The windows were full of mist; now a pale red, now the gray of true fog, now sparkling and golden. The mist swirled and eddied and glowed faintly from within. Kress glimpsed objects in the window—machines, pieces of art, other things he could not recognize—but he could not get a good look at any of them. The mists flowed sensuously around them, displaying a bit of first one thing and then another, then cloaking all. It was intriguing.

As he watched, the mist began to form letters. One word at a time. Kress stood and read:

WO. AND. SHADE. IMPORTERS. ARTIFACTS. ART. LIFE-FORMS. AND. MISC.

The letters stopped. Through the fog, Kress saw something moving.

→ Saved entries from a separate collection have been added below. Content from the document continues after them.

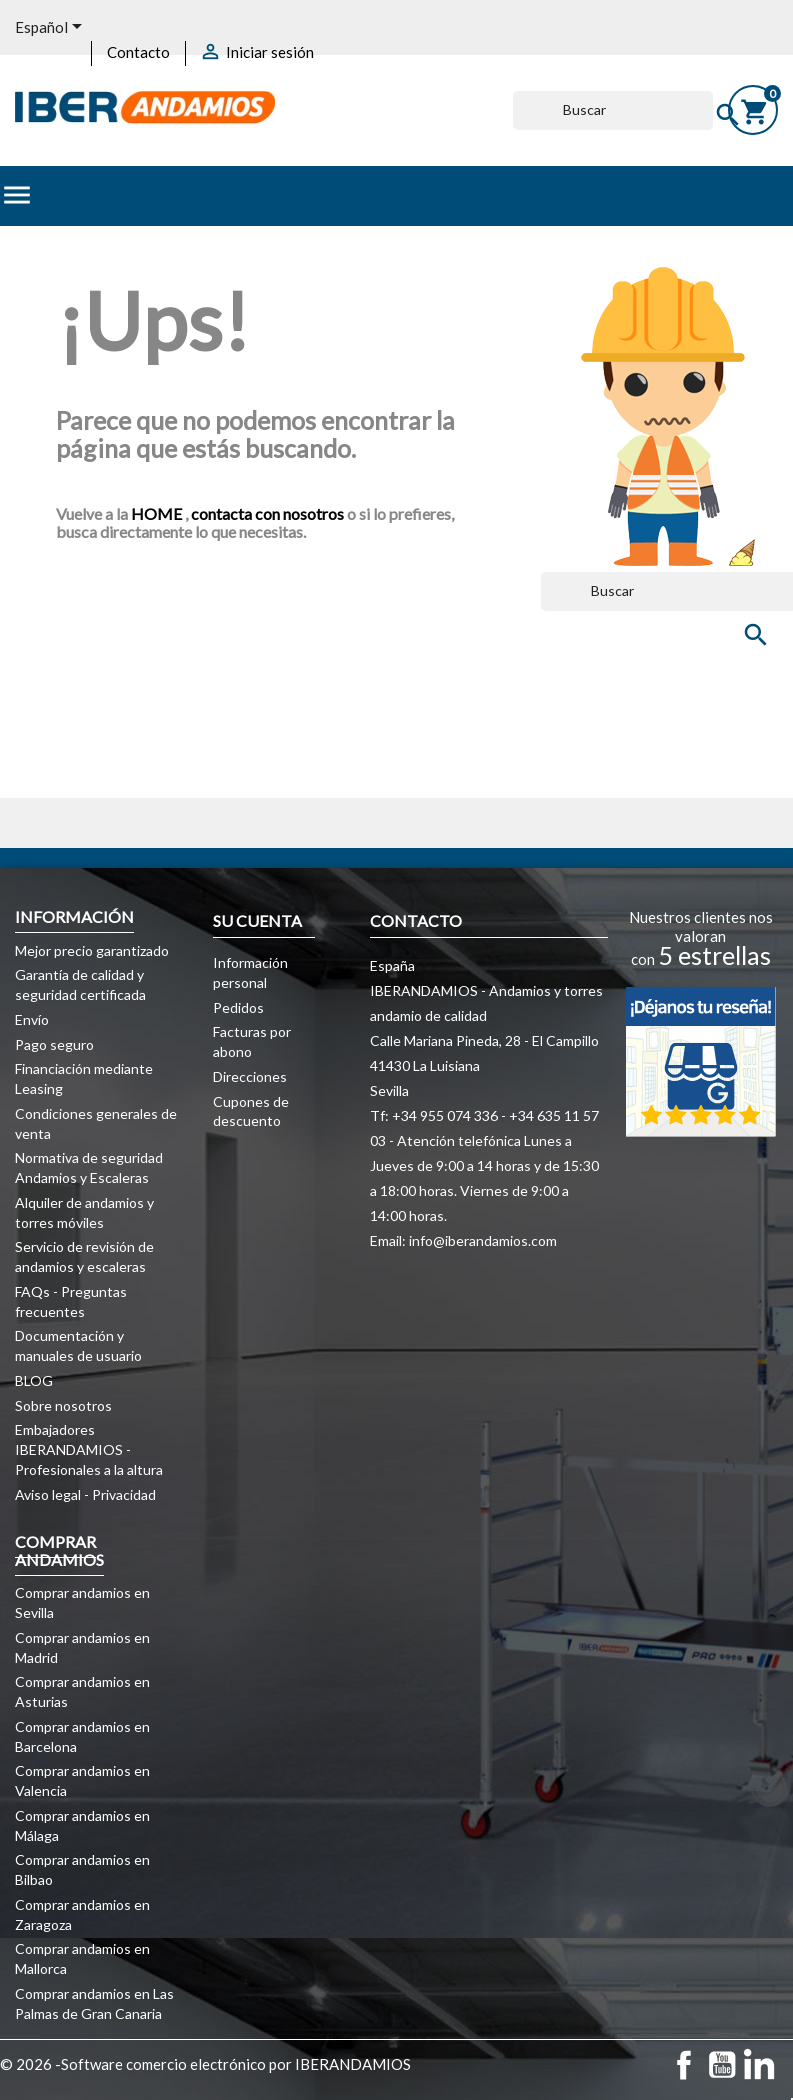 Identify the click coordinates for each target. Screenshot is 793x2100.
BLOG (34, 1380)
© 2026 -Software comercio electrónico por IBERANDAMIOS (205, 2064)
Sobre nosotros (63, 1405)
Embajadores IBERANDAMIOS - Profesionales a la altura (89, 1449)
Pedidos (238, 1007)
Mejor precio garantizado (92, 950)
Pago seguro (54, 1044)
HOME (158, 513)
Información (74, 916)
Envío (32, 1019)
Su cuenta (257, 920)
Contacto (138, 52)
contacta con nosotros (267, 513)
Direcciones (250, 1076)
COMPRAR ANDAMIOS (59, 1550)
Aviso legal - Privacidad (85, 1494)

That was enough for him, that and the word “Life-forms” in their advertisement. He swept his walking cloak over his shoulder and entered the store.

Inside, Kress felt disoriented. The interior seemed vast, much larger than he would have guessed from the relatively modest frontage. It was dimly lit, peaceful. The ceiling was a starscape, complete with spiral nebulae, very dark and realistic, very nice. The counters all shone faintly, the better to display the merchandise within. The aisles were carpeted with ground fog. In places, it came almost to his knees and swirled about his feet as he walked.